There is literally nothing else to do at that station except wait for the next train back inward, visit the four buildings on the platform, or drop off into the gas-wreathed planet below. The missing scholar isn’t still around, he didn’t board the next inbound train, so that leaves suicide or murder by plummet.
But that conclusion doesn’t make sense to Inspector Mossa. The pieces don’t add up. But those same pieces definitely lead her into temptation. The missing man was a Scholar at Valdegeld University, as is Mossa’s former flame Pleiti. Who might be of assistance in this investigation. Or the coincidence may just be an excuse to find out if the flame still burns.
As it turns out, more than a bit of both. And the game is most definitely afoot.
Escape Rating A+: This was a re-read for me. I reviewed The Mimicking of Known Successes last year for Library Journal, but I loved it so much that I kept referring to it in other reviews that I couldn’t resist giving a much longer review here.
So here we are.
At first, it was the setting that grabbed me. Mossa’s trip to that very remote station gives the reader a terrific introduction into the way this world both works and doesn’t, along with a taste of the marvelously steampunk-y nature of the whole thing.
Trains, the trains are so delightfully retro, while the planetary location is anything but. It’s not exactly a surprise that in this future view of the solar system, Earth is a painful and pined for reminder that humanity totally screwed the pooch of their home planet. Humanity is in exile, and seems caught between those who have settled down to make the most of their new home and those who are working towards a return.
That the divide reflects the town vs. gown contention that marks many college towns is just an added fillip to the whole. It’s the University that is devoted to a return, even as they spawn committees and arguments and delays and endless studies focused on the optimal way to go about it.
A process that the victim seems to have been at the heart of. As is Pleiti.
While the setting is fascinating and new, the details of academia that resemble the reader’s present provide a grounding (so to speak) a point of reference and congruence, and a whole lot of dry wit, particularly from Pleiti’s insider perspective.
As the story is told from Pleiti’s first-person perspective, we’re inside her head as she observes just how much her own profession obfuscates the important things and sweats the small stuff all the damn time.
Which lets the reader understand why Pleiti has let herself be drawn into Mossa’s investigation. It’s not just the rekindling of an old flame, it’s the need to work on something that has concrete and immediate effects that can’t be reduced to a footnote.
Even though Mossa and Pleiti nearly are reduced, not so much to a footnote as to a smear of grease on a cracked launchpad as the conspiracy and the mystery reach their explosive conclusion.
I initially picked this one up for its SF mystery blend, a combination that is having a marvelous moment right now. (If you want more of this combo, I highly recommend Station Eternity by Mur Lafferty, The Spare Man by Mary Robinette Kowal and Drunk on All Your Strange New Words by Eddie Robson along with John Scalzi’s Lock In.)
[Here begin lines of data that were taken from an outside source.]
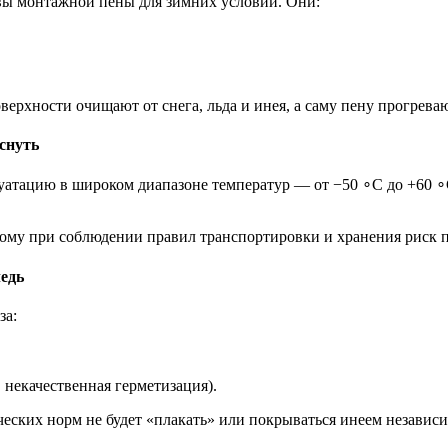
вы монтажной пены для зимних условий. Они:
ерхности очищают от снега, льда и инея, а саму пену прогрева
снуть
тацию в широком диапазоне температур — от −50 ∘C до +60 ∘C
тому при соблюдении правил транспортировки и хранения риск
ледь
за:
 некачественная герметизация).
еских норм не будет «плакать» или покрываться инеем независи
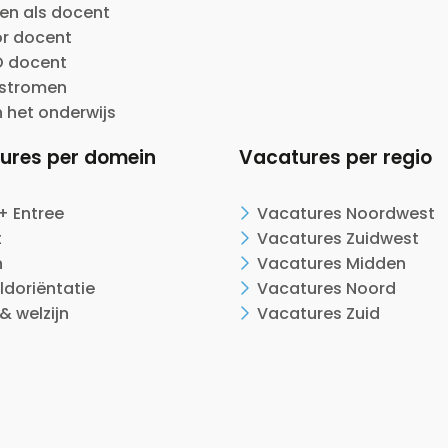
en als docent
or docent
 docent
nstromen
n het onderwijs
ures per domein
Vacatures per regio
+ Entree
Vacatures Noordwest
t
Vacatures Zuidwest
n
Vacatures Midden
ldoriëntatie
Vacatures Noord
& welzijn
Vacatures Zuid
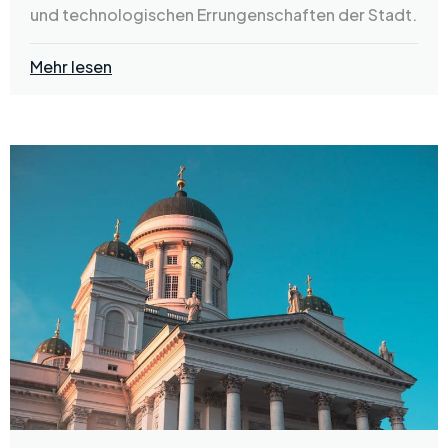
und technologischen Errungenschaften der Stadt.
Mehr lesen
What grabbed me and kept me sucked in, TWICE, was the introduction to this quirky colony and its Sherlock and Watson investigative duo as they pursued the mystery to its surprising end. What kept me smiling and even chuckling all along the way were Pleiti’s wry observations of the familiar world of academe wrapped inside an utterly fascinating but not nearly so familiar setting.
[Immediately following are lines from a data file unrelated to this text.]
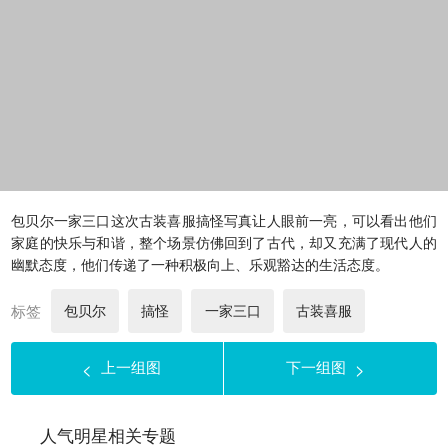
包贝尔一家三口这次古装喜服搞怪写真让人眼前一亮，可以看出他们
家庭的快乐与和谐，整个场景仿佛回到了古代，却又充满了现代人的
幽默态度，他们传递了一种积极向上、乐观豁达的生活态度。
标签
包贝尔
搞怪
一家三口
古装喜服
上一组图
下一组图
<
>
人气明星相关专题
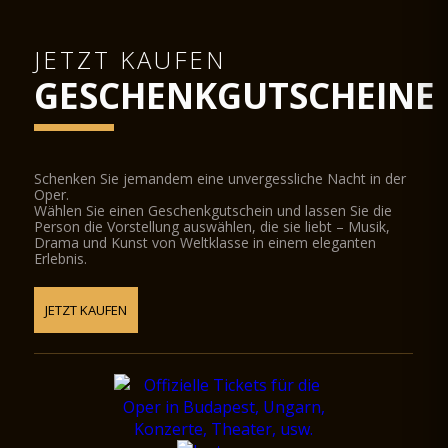
JETZT KAUFEN
GESCHENKGUTSCHEINE
Schenken Sie jemandem eine unvergessliche Nacht in der
Oper.
Wählen Sie einen Geschenkgutschein und lassen Sie die
Person die Vorstellung auswählen, die sie liebt – Musik,
Drama und Kunst von Weltklasse in einem eleganten
Erlebnis.
JETZT KAUFEN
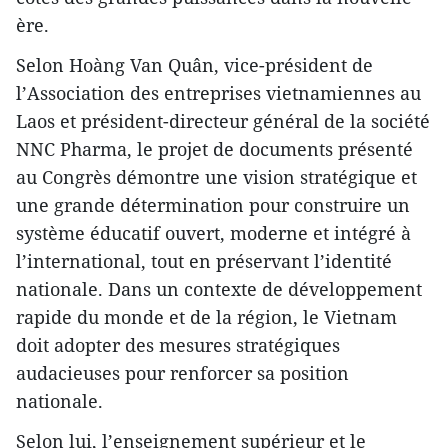
ère.
Selon Hoàng Van Quân, vice-président de
l’Association des entreprises vietnamiennes au
Laos et président-directeur général de la société
NNC Pharma, le projet de documents présenté
au Congrès démontre une vision stratégique et
une grande détermination pour construire un
système éducatif ouvert, moderne et intégré à
l’international, tout en préservant l’identité
nationale. Dans un contexte de développement
rapide du monde et de la région, le Vietnam
doit adopter des mesures stratégiques
audacieuses pour renforcer sa position
nationale.
Selon lui, l’enseignement supérieur et le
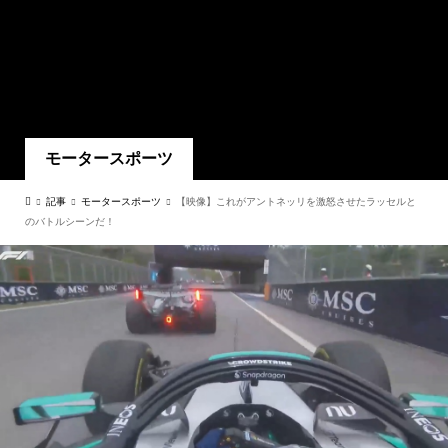
モータースポーツ
記事
モータースポーツ
【映像】これがアントネッリを激怒させたラッセルと
のバトルシーンだ！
When I first read The Mimicking of Known Successes last fall, it seemed to be a standalone book and I was a bit sad about that because I loved the characters and their world and the way they work together in it. So I was really pleased to discover that Mossa and Pleiti will return in February, 2024 in The Imposition of Unnecessary Obstacles. I’m looking forward to finding out what that title will mean for their relationship and their necessary investigations.